# 📘 Zotero PDF to Markdown Converter

This notebook connects to Zotero via its API, retrieves PDFs from a specific collection, extracts their content, and saves them as Markdown files.


In [2]:
from pathlib import Path
import requests
import subprocess

## 🧩 How to Get Your Zotero API Key, User ID, and Collection Key

To connect this notebook to your Zotero library, you'll need:

1. A **Zotero API key**  
2. Your **Zotero User ID**  
3. The **Collection Key** for the folder containing your papers  

---

### 🔑 Step 1 — Get Your Zotero API Key

1. Go to: [https://www.zotero.org/settings/keys](https://www.zotero.org/settings/keys)
2. Click **Create new private key**
3. Give it a name like `Jupyter Notebook`
4. Choose permission level: **Read Only**
5. (Optional) Limit to a specific group or collection
6. Click **Save Key**
7. Copy your **API Key** and paste it into the notebook config

---

### 🆔 Step 2 — Find Your Zotero User ID

1. Still at [https://www.zotero.org/settings/keys](https://www.zotero.org/settings/keys)
2. Scroll down to the **Applications** section
3. Your **User ID** is shown right below the blue button  
   > Example: `Your user ID for use in API calls is 12345678`

---

### 🗂️ Step 3 — Find Your Collection Key

1. Go to your **Zotero Web Library**: 
https://www.zotero.org/your_username/library

2. Click on the desired collection (e.g. “Creativity in vitro”)
3. Look at the browser URL — it will look like this:

https://www.zotero.org/your_username/collections/ABCD1234


4. Copy the last part (`ABCD1234`) — that is your **Collection Key**



In [3]:
# --- Configuration ---
ZOTERO_USER_ID = "13831668"           # Replace with your Zotero user ID
ZOTERO_API_KEY = "1RZ3XyNVJkBEoTAJDhx5jwcb"           # Replace with your Zotero API key
COLLECTION_KEY = "4Z2H2D4K"     # Replace with the key of the desired collection
ZOTERO_STORAGE_PATH = Path.home() / "Zotero" / "storage"  # Default Zotero local storage path
HEADERS = {"Zotero-API-Key": ZOTERO_API_KEY}

## 🔧 About the Functions Below

The following functions are used to interact with the Zotero API and process the local PDFs:

- **`get_items_from_collection(...)`**: Fetches all items (e.g., papers) from a specific Zotero collection using your User ID and Collection Key.
- **`get_pdfs_for_item(...)`**: For each item (paper), this function retrieves all child attachments and filters only those with a PDF content type.
- **`extract_text_from_pdf(...)`**: Reads the actual PDF file from local storage and extracts text from all pages using the PyPDF2 library.
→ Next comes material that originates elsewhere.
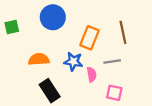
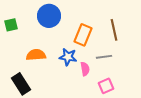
black rectangle: (50, 91) -> (21, 84), moved
pink square: (114, 93) -> (106, 86), turned -35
These functions together allow you to:
1. Identify and locate the PDFs stored locally under Zotero's storage folder (named with unique keys like `2UH3FH6Z`).
2. Extract the content of those PDFs and prepare them for further processing or conversion into Markdown.

In [4]:
def get_items_from_collection(user_id, collection_key):
    url = f"https://api.zotero.org/users/{user_id}/collections/{collection_key}/items?limit=100"
    response = requests.get(url, headers=HEADERS)
    response.raise_for_status()
    return response.json()

def get_pdfs_for_item(user_id, item_key):
    url = f"https://api.zotero.org/users/{user_id}/items/{item_key}/children"
    response = requests.get(url, headers=HEADERS)
    response.raise_for_status()
    return [att for att in response.json() if att["data"].get("contentType") == "application/pdf"]
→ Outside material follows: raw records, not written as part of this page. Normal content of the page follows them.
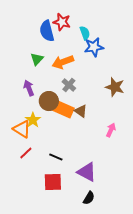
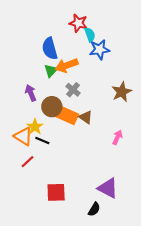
red star: (62, 22) -> (78, 23), moved
blue semicircle: (47, 31) -> (50, 48), moved
green triangle: (37, 59) -> (51, 71), moved
brown star: (115, 87) -> (122, 92), turned 30
black line: (56, 157) -> (42, 141), moved
purple triangle: (87, 172) -> (108, 188), moved

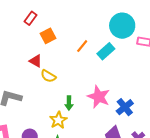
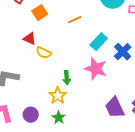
orange line: (82, 46) -> (75, 20), turned 32
cyan rectangle: (106, 51) -> (99, 42), moved
blue cross: (125, 107) -> (123, 52), moved

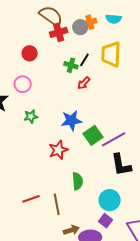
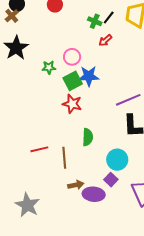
pink circle: (23, 84) -> (72, 57), moved
green square: (93, 135) -> (73, 81), moved
red star: (58, 150) -> (72, 104), turned 30

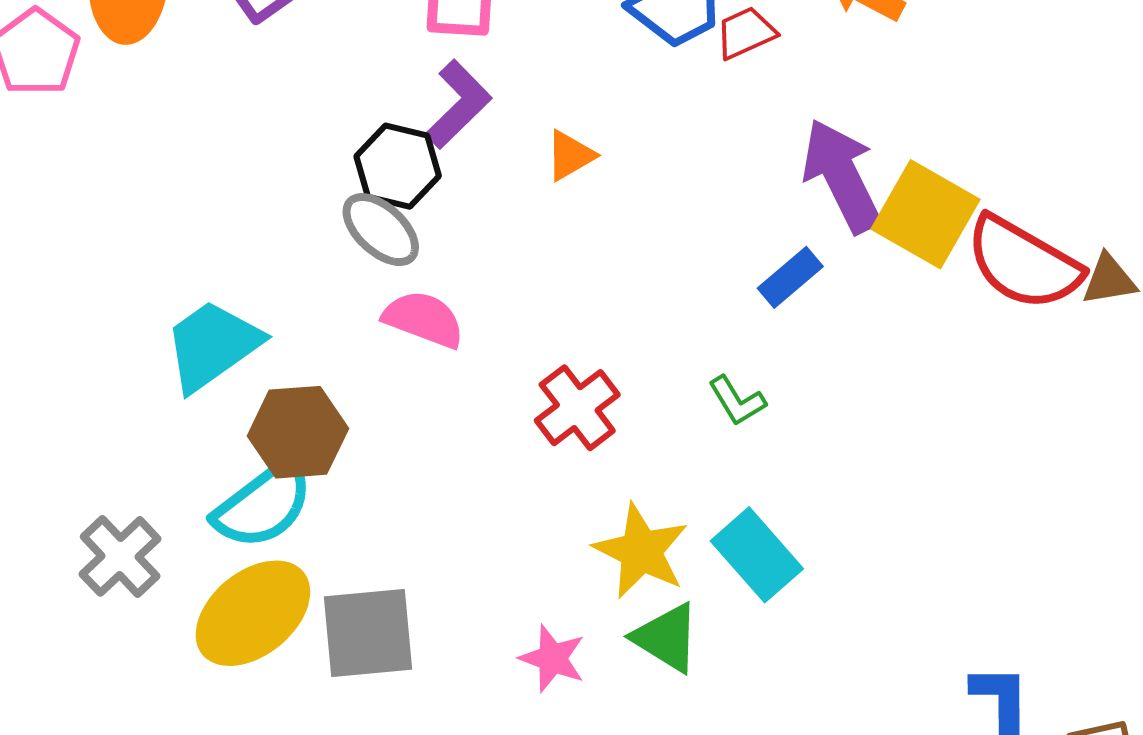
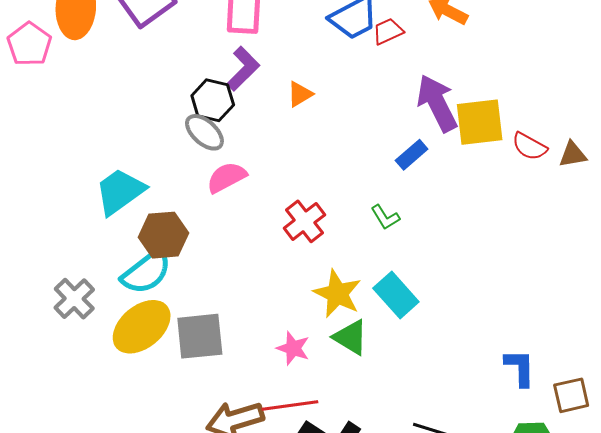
yellow square: (926, 214) -> (480, 122), turned -36
red semicircle: (1024, 263) -> (529, 146), size x0.6
pink semicircle: (424, 319) -> (227, 177), turned -48

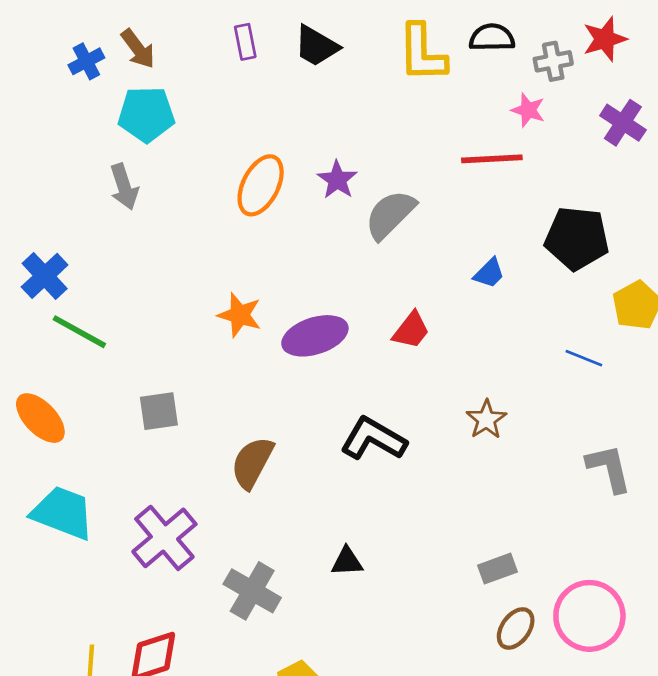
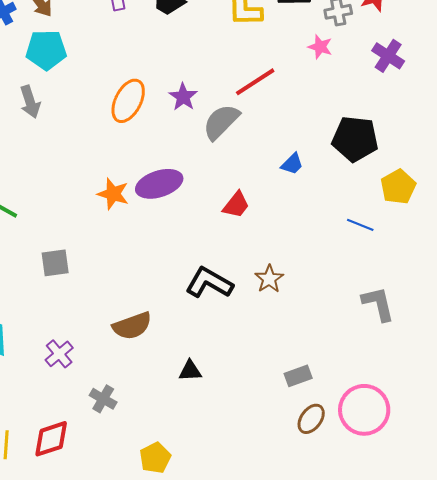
red line: (492, 159) -> (255, 82), moved, turned -30
purple ellipse: (315, 336) -> (159, 184), moved
brown star: (486, 419) -> (269, 279), moved
brown semicircle: (252, 463) -> (132, 326), moved, turned -138
purple cross: (164, 538) -> (59, 354), size x0.6
gray cross: (252, 591) -> (103, 399), moved, size x0.7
def extract_text_from_pdf(pdf_path):
    try:
        reader = PdfReader(pdf_path)
        return "\n".join([page.extract_text() or "" for page in reader.pages])
    except Exception as e:
        print(f"Failed to read {pdf_path}: {e}")
        return ""

## 🔄 Mapping API Results to Local Zotero Storage

This section connects the Zotero metadata (retrieved using the API) with the actual PDF files saved locally in Zotero's `storage` folder. Each PDF in Zotero is saved in a subfolder with a randomly generated name (like `2UH3FH6Z`), and the Zotero API provides the `key` that matches that folder name.

Here's what happens:

1. We call `get_items_from_collection(...)` to get all items from the specified collection.
2. For each item (typically a paper), we call `get_pdfs_for_item(...)` to retrieve its child attachments and filter only the PDF files.
3. For each PDF, we extract its `key` (which matches the local Zotero folder name).
4. We check if that folder exists on disk and look for a `.pdf` file inside it.
5. If a PDF is found, we save a `(title, path)` pair in the `pdf_map` list, which will be used later for conversion to Markdown.


In [5]:
pdf_map = []
items = get_items_from_collection(ZOTERO_USER_ID, COLLECTION_KEY)

for item in items:
    title = item["data"].get("title", "Untitled")
    item_key = item["data"]["key"]
    pdfs = get_pdfs_for_item(ZOTERO_USER_ID, item_key)

    for pdf in pdfs:
        pdf_key = pdf["data"]["key"]
        folder_path = ZOTERO_STORAGE_PATH / pdf_key
        if folder_path.exists():
            pdf_files = list(folder_path.glob("*.pdf"))
            if pdf_files:
                pdf_map.append((title, pdf_files[0]))

In [6]:
pdf_map

[('Brain decoding in multiple languages: Can cross-language brain decoding work?',
  PosixPath('/Users/linalopes/Zotero/storage/2TSQFZCN/Xu et al. - 2021 - Brain decoding in multiple languages Can cross-language brain decoding work.pdf')),
 ('Thinking with images or thinking with language: a pilot EEG probability mapping study',
  PosixPath('/Users/linalopes/Zotero/storage/R4VEIFZ5/Petsche et al. - 1992 - Thinking with images or thinking with language a pilot EEG probability mapping study.pdf')),
 ('Analysis of EEG Signals Related to Artists and Nonartists during Visual Perception, Mental Imagery, and Rest Using Approximate Entropy',
  PosixPath('/Users/linalopes/Zotero/storage/5NQIFBDC/Shourie et al. - 2014 - Analysis of EEG Signals Related to Artists and Nonartists during Visual Perception, Mental Imagery,.pdf')),
 ('A neural speech decoding framework leveraging deep learning and speech synthesis',
  PosixPath('/Users/linalopes/Zotero/storage/FW2MCAN8/Chen et al. - 2024 - A neural sp

## 🪄 Convert PDF to Markdown with Docling (CLI Version)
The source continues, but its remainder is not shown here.